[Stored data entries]

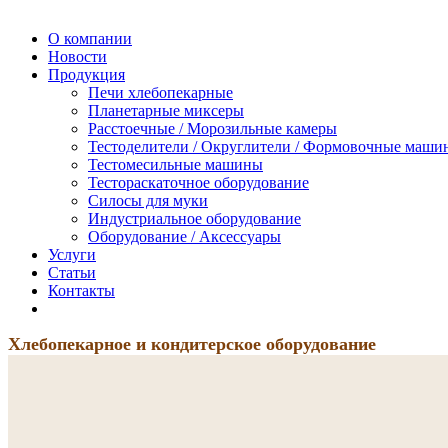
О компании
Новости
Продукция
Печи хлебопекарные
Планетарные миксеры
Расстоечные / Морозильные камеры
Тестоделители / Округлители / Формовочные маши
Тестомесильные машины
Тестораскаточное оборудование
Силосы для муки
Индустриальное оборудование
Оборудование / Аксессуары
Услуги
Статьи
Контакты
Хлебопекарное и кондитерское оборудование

* * *

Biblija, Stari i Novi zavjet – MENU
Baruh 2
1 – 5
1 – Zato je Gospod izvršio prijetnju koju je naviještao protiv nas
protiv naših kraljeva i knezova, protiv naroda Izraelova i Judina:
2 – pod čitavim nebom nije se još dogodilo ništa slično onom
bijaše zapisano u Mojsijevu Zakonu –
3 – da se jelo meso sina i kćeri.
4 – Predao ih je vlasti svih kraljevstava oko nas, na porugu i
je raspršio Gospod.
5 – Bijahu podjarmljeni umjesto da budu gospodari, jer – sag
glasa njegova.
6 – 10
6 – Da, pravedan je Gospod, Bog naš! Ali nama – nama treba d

What you will do
Copy every line above that holds the word "protiv".

Answer box
1 – Zato je Gospod izvršio prijetnju koju je naviještao protiv nas
protiv naših kraljeva i knezova, protiv naroda Izraelova i Judina:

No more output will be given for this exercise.